Written Policies Outline Permissions and Restrictions
Various networks have produced written statements outlining what sort of traffic they permit. Many simply state the purpose of the network in question and restrict users to that purpose. Most explicitly forbid disruptive, frivolous, illegal, and obscene communications, along with any form of harassment. Others simply try to balance free exchange of information, in the spirit of the Internet, with concern about unfair uses of what they have so freely provided.

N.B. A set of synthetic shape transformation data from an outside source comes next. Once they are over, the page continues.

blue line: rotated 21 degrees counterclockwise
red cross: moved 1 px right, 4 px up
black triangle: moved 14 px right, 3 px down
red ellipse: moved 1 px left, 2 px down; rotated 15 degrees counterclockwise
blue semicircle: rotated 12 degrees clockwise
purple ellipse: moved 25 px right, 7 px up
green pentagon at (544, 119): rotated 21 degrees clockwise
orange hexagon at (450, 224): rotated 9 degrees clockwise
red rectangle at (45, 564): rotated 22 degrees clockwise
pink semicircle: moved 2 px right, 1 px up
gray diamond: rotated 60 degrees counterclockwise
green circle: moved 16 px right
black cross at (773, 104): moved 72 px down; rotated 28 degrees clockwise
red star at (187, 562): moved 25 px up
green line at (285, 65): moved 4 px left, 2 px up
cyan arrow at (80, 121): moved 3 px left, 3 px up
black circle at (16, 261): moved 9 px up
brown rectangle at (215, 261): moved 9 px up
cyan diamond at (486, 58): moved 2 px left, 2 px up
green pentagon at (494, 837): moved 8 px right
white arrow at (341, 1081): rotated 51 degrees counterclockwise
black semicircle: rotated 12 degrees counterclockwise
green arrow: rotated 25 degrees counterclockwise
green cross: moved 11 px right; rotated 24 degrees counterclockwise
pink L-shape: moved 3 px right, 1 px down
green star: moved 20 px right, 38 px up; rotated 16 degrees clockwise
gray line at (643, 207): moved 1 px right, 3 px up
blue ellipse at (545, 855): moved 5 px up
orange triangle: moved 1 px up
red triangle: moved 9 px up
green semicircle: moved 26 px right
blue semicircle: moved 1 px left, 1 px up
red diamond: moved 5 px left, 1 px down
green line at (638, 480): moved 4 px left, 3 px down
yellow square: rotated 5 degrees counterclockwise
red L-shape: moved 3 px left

 Exporting Through the Networks

Export Restrictions Apply But Clear Guidelines Are Lacking
Electronic files can be sent around the world in seconds and without physical restriction, which might lead people to think that other restrictions on them do not exist. Yet export regulations from the U.S. Department of Commerce do apply in electronic networks. To make matters more complex, export restrictions vary for different destination countries. As a rule, the people transferring files over networks are responsible for knowing and applying legal restrictions. Unfortunately, people sending files across national borders often are left without clear legal guidelines for specific situations because export law has not kept pace with the movement of information across electronic networks. . Networks which allow people from remote locations to log-in and use information or computer systems stored on computers within the U.S. have created even more complex problems, and have left network operators with little clear guidance. There are, however, some general principles to follow.
Some General Principles to Follow
For the most part, information commonly and freely available from U.S. periodicals, books, conferences, libraries, or university courses falls under general license, which means it may be transferred to other countries without further permission. What is restricted in electronic information, which may include data, software, machine readable code, encryption code, and so on, is more difficult to define. The following examples, though hardly comprehensive, illustrate some of the difficulties encountered when export laws are applied to electronic networks.
Example: Encryption codes, which are used to translate data into code that cannot be read without a key, are restricted. The U.S. government claims that such codes must be controlled for reasons of national security. Encryption codes are treated as munitions under export law and therefore require special export permission from the Department of State. This policy draws vociferous criticism from people who claim that the government is unfairly attempting to control access to and privacy of communications.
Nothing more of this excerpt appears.